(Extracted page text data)
*** Block opens ***

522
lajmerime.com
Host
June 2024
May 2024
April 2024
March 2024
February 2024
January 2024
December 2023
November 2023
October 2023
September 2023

*** Block closes ***

• **Your instructions**
In this exercise, give every record above again exactly.

• **The completed task**
522
lajmerime.com
Host
June 2024
May 2024
April 2024
March 2024
February 2024
January 2024
December 2023
November 2023
October 2023
September 2023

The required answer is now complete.